The Conversation Is Shifting from GPUs to Memory
For the past several years, the narrative around AI infrastructure costs has been dominated by a single topic: Nvidia GPUs. The scarcity, pricing, and allocation of graphics processing units have driven headlines, investment decisions, and corporate strategy across the technology industry. But a quieter shift is underway in how the industry thinks about AI infrastructure economics. Increasingly, memory, not processing power, is emerging as the binding constraint on AI system performance and cost.
The dynamic makes intuitive sense when you examine how modern AI models actually operate. A large language model does not simply compute answers. It must hold vast amounts of data in active memory, accessible at extremely high speeds, to process each request. The model's weights, the numerical parameters that encode its knowledge and capabilities, must be loaded into memory before inference can begin. For frontier models with hundreds of billions or even trillions of parameters, the memory required to hold these weights dwarfs what conventional computing systems were designed to provide.
High Bandwidth Memory: The Critical Component
The specific type of memory that has become central to AI infrastructure is High Bandwidth Memory, known as HBM. Unlike the standard DRAM found in consumer computers, HBM stacks multiple layers of memory chips vertically and connects them with an extremely wide data bus, enabling data transfer rates that are orders of magnitude faster than conventional memory.

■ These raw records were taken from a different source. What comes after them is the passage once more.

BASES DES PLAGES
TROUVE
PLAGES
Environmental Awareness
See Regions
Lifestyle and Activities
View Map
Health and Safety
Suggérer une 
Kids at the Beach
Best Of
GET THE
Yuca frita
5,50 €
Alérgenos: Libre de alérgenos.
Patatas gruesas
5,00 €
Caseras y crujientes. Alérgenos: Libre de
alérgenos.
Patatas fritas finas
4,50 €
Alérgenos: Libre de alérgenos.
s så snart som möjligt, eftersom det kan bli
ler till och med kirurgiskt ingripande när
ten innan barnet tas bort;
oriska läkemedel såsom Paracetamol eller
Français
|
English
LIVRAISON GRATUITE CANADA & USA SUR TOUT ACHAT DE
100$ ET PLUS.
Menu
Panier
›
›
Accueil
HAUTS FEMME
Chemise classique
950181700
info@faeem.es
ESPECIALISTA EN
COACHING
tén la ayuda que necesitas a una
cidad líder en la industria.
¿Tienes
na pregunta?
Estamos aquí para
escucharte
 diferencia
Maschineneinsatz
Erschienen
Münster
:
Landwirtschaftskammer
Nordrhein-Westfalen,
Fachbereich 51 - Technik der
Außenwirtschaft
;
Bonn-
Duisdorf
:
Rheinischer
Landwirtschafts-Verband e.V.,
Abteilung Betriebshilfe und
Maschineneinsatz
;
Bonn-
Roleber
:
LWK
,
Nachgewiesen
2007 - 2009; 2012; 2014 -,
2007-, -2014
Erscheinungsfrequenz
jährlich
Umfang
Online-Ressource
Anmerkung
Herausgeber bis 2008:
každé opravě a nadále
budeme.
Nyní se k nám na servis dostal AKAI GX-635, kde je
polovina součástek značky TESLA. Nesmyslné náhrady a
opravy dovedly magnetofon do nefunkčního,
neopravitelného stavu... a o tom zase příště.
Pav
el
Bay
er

This speed is essential because AI accelerators like Nvidia's H100 and H200 GPUs can process data far faster than standard memory can deliver it. Without HBM, these processors would spend most of their time waiting for data, rendering their computational capabilities largely useless.
HBM is physically bonded to the AI accelerator using advanced packaging techniques, creating an integrated module where memory and processing are tightly coupled. This integration provides the bandwidth needed for AI workloads but also creates a supply chain dependency: every AI accelerator shipped requires a corresponding allocation of HBM, and the production capacity for HBM is concentrated among just three manufacturers globally.